REQUIRED ACTION:
This exercise calls for a copy of every line in the listing below that carries the word "WIFI".

MATERIAL FOR THIS EXERCISE:
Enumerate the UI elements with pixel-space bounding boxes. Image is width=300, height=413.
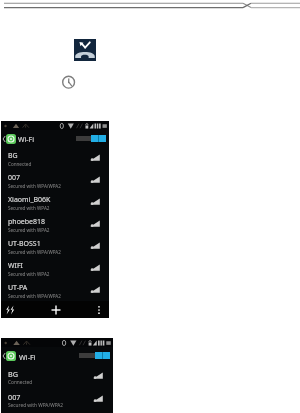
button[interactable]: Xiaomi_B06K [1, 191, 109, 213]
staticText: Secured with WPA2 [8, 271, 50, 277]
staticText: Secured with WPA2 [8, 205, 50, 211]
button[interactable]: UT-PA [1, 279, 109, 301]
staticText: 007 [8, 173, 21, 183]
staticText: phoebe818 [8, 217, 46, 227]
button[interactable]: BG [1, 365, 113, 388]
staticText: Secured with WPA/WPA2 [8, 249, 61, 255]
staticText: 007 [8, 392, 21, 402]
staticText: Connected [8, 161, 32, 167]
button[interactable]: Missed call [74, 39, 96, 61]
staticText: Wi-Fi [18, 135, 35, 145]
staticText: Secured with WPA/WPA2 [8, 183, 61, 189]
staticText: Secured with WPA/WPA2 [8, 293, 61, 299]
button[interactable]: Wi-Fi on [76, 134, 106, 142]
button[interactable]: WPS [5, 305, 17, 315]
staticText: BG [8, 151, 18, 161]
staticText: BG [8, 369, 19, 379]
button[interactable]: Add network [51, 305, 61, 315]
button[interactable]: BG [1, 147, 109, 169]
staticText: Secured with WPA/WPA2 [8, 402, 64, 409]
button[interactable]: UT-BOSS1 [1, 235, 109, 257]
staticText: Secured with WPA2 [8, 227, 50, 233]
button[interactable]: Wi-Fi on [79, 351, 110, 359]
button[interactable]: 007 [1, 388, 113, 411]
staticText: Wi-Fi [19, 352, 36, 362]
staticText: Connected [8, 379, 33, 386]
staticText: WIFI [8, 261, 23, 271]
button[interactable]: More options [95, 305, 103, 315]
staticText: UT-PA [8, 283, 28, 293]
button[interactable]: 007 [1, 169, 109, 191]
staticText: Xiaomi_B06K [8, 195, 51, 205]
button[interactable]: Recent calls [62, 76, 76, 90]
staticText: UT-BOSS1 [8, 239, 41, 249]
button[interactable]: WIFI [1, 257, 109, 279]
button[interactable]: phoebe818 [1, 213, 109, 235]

SOLUTION TO THE EXERCISE:
staticText: WIFI [8, 261, 23, 271]
button[interactable]: WIFI [1, 257, 109, 279]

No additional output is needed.